Anergy testing in conjunction with tuberculin skin testing

August 2001

CAP TODAY published an article in November 2000 about Nancy Cornish, MD, director of microbiology, Methodist Hospital and Children's Hospital, Omaha, who is working to improve physician test-ordering. She teaches Methodist's physicians about lab tests through periodic clinical briefs, which she writes and distributes. The response of CAP TODAY readers to Dr. Cornish's work was so enthusiastic and the requests for copies of her briefs so numerous that we asked her to share the clinical briefs she writes as they become available. Here, this month, is her word on anergy testing in conjunction with tuberculin skin testing.
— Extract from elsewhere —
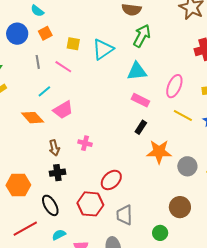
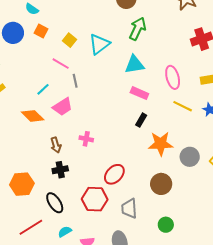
orange square: (45, 33) -> (41, 31), turned -32
yellow square: (73, 44) -> (70, 40), turned 32
gray line: (38, 62) -> (75, 81), moved
pink ellipse: (174, 86) -> (173, 77), turned -35
brown circle: (180, 207) -> (161, 184), moved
Anergy testing is no longer recommended when tuberculin skin testing is performed. The laboratory will no longer be routinely placing anergy testing panels (controls) when tuberculin skin testing is requested. The effective date for this change: June 1, 2001. This decision is based on guidelines published recently by the American Thoracic Society and Centers for Disease Control and Prevention.

In the 1970s, anergy testing became common practice as a theoretical way to improve the reliability of negative tuberculin test results, despite lack of data to support this practice. Since then, studies have shown that the validity of the practice is questionable and may be misleading for the following reasons:

• Selective nonreactivity to purified protein derivative (PPD) antigen: five to 10 percent of patients with active tuberculosis have negative tuberculin test results but a positive response to another antigen.
• Mumps reactivity may remain after loss of PPD reactivity.
• Patients with loss of PPD reactivity but positive reactions to control antigens can be boosted with a second tuberculin test seven to 10 days later and may convert from a negative to a positive response.

Because of these findings, reactivity to control antigens with a negative response to PPD is not proof that the patient is not infected with tuberculosis. In addition, failure to respond to anergy tests does not mean the patient will not respond to PPD.

Furthermore, anergy panels suffer from:

• Lack of standardized protocols for antigen selection, including types and numbers of antigens that need to be placed.
• Variability between lots of antigen available for purchase.
• Lack of uniform criteria for defining cutaneous reactivity.
• Regional variability in skin reactivity.
• Inability of anergy testing to predict the risk of progression to active tuberculosis.

In conclusion, a negative tuberculin test does not exclude active or latent tuberculosis in the presence of a reaction to other antigens placed as controls. The only useful result from the intracutaneous tuberculin test (PPD) is a positive result.

References
1. Diagnostic standards and classification of tuberculosis in adults and children. Am J Respir Crit Care Med. 2000;161: 1376-1395.
2. Slovis BS, Plitman JD, Haas DW. The case against anergy testing as a routine adjunct to tuberculin skin testing. JAMA. 2000;283(15):2003-2007.
3.  American Academy of Pediatrics. Tuberculosis. In: Pickering LK, ed. Red Book: Report of the Committee on Infectious Diseases. 25th ed. 2000:593.
4. Targeted tuberculin testing and treatment of latent tuberculosis infection. MMWR. 2000;49(RR06):1-54. Available at www.cdc.gov/mmwr/preview/mmwrhtml/rr4906a1.htm.